I have discovered (the existence of) drake
, and am contemplating conversion of my projects that are heaps of R scripts and Rmd documents, with some that have simple makefile
like
# build the whole project
all: merged.Rds report.pdf
# process the input data
merged.Rds: merge-data.R file1.csv file2.csv
Rscript merge-data.R
# compile the output file from Markdown
report.pdf: merged.Rds report.Rmd
Rscript -e "rmarkdown::render(‘report.Rmd’)"

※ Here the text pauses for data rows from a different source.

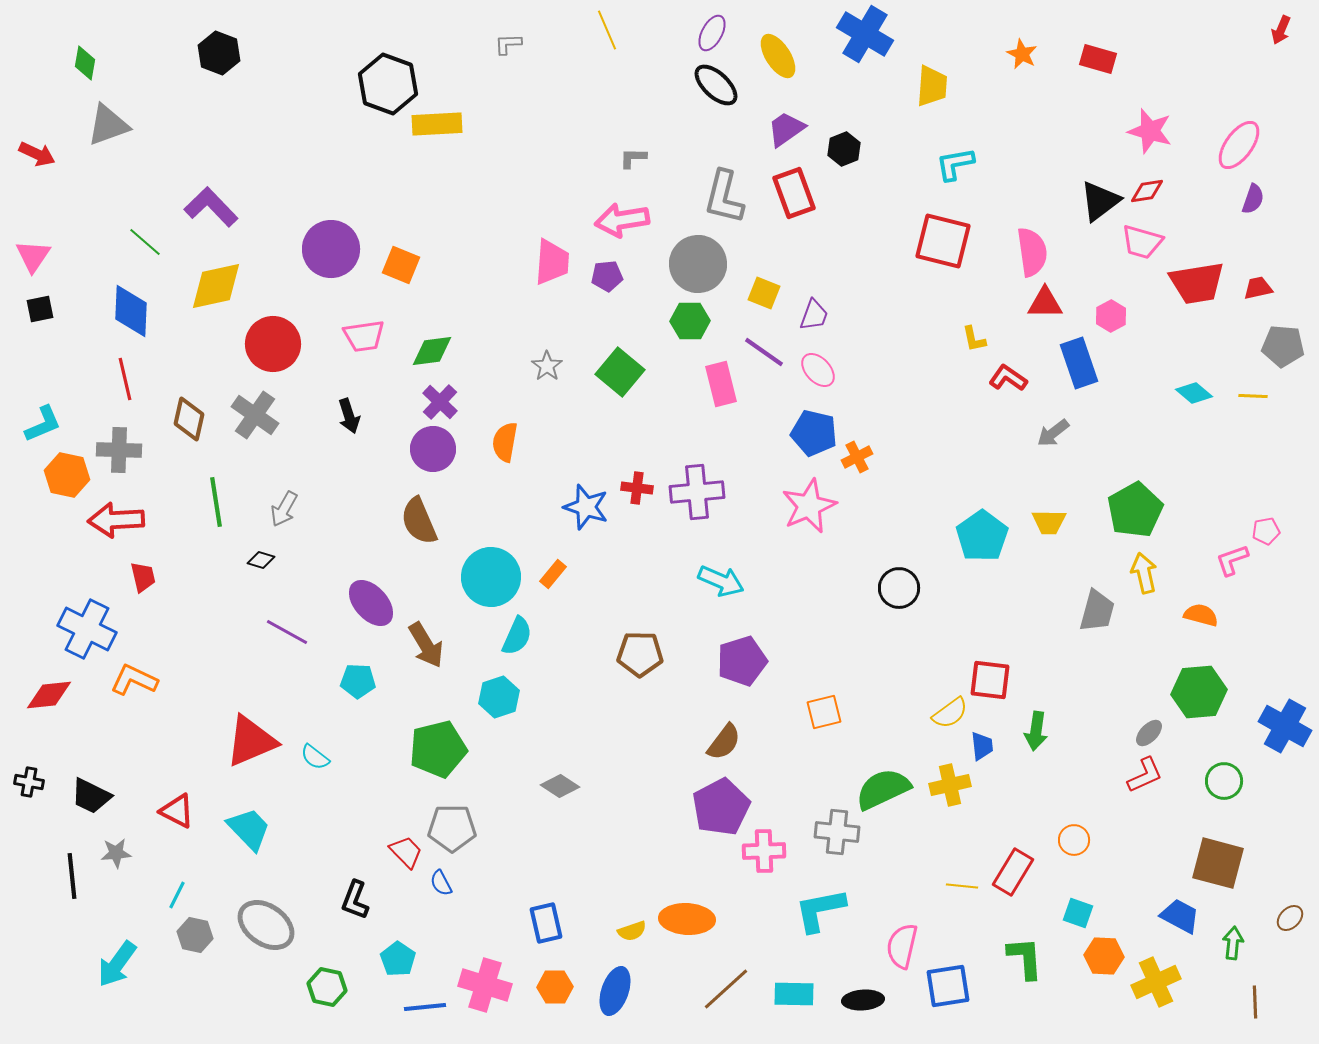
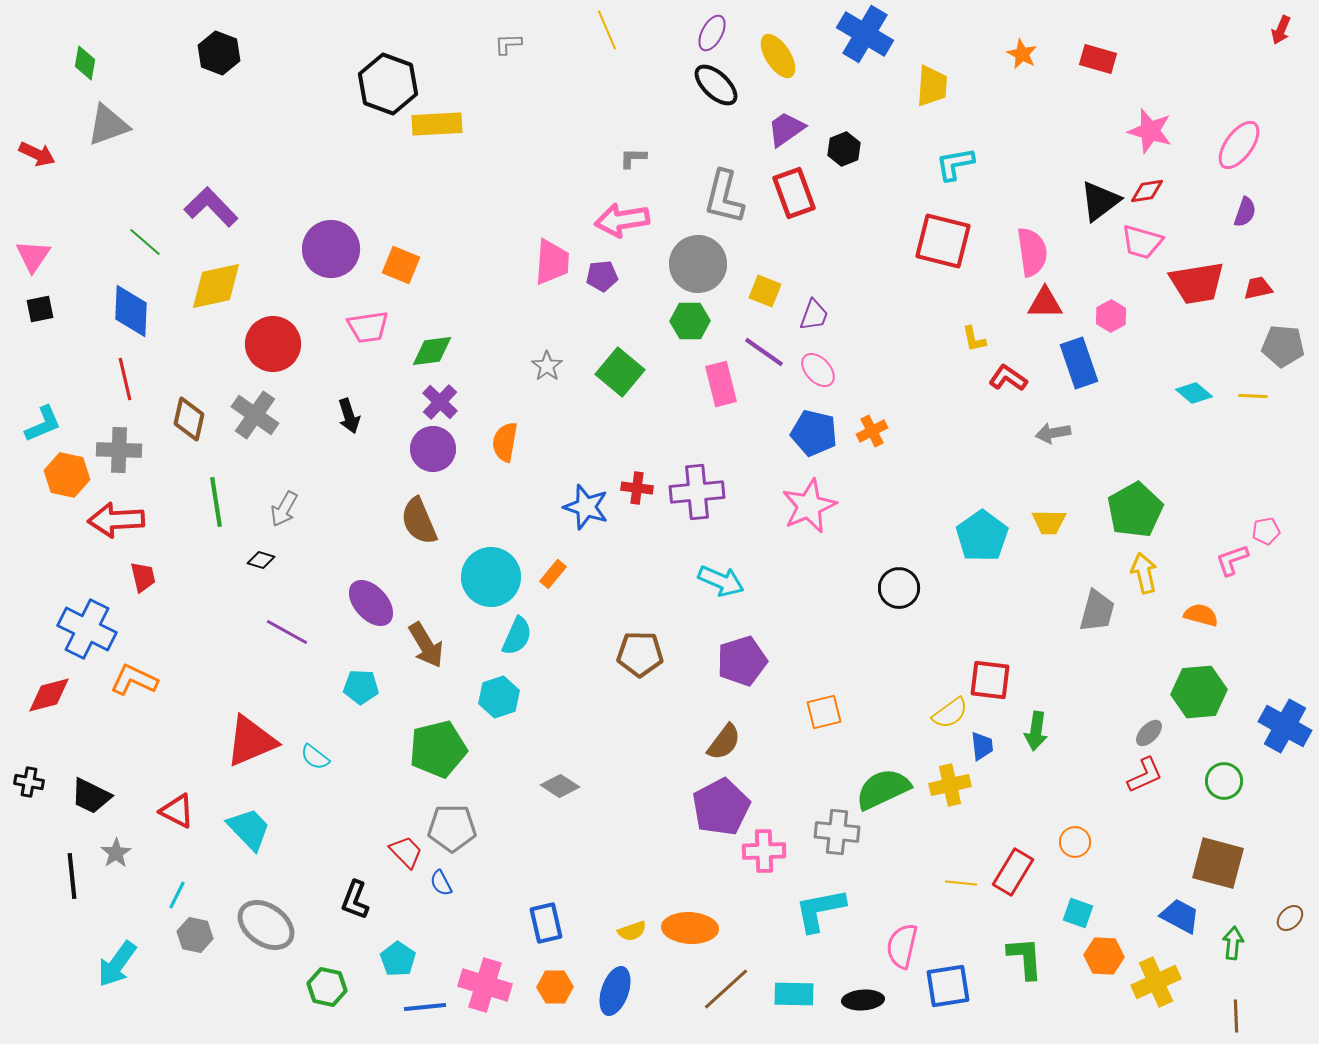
purple semicircle at (1253, 199): moved 8 px left, 13 px down
purple pentagon at (607, 276): moved 5 px left
yellow square at (764, 293): moved 1 px right, 2 px up
pink trapezoid at (364, 336): moved 4 px right, 9 px up
gray arrow at (1053, 433): rotated 28 degrees clockwise
orange cross at (857, 457): moved 15 px right, 26 px up
cyan pentagon at (358, 681): moved 3 px right, 6 px down
red diamond at (49, 695): rotated 9 degrees counterclockwise
orange circle at (1074, 840): moved 1 px right, 2 px down
gray star at (116, 853): rotated 28 degrees counterclockwise
yellow line at (962, 886): moved 1 px left, 3 px up
orange ellipse at (687, 919): moved 3 px right, 9 px down
brown line at (1255, 1002): moved 19 px left, 14 px down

# clean up -- delete unneeded files
clean:
rm -fv merged.Rdata
This would seem to correspond to a drake_plan
like this:
plan <- drake_plan(
merged_data = source("merge-data.R"),
report = rmarkdown::render(kintr_in("report.Rmd"))
}
However this syntax loses the dependency of merged_data
on file1.csv
and file2.csv
. In high brow terms, we call source()
for its side effects of creating files, declaring functions (and drake_example("main")
is arguably guilty of that too as one has to call functions.R
exclusively for that sort of a side effect).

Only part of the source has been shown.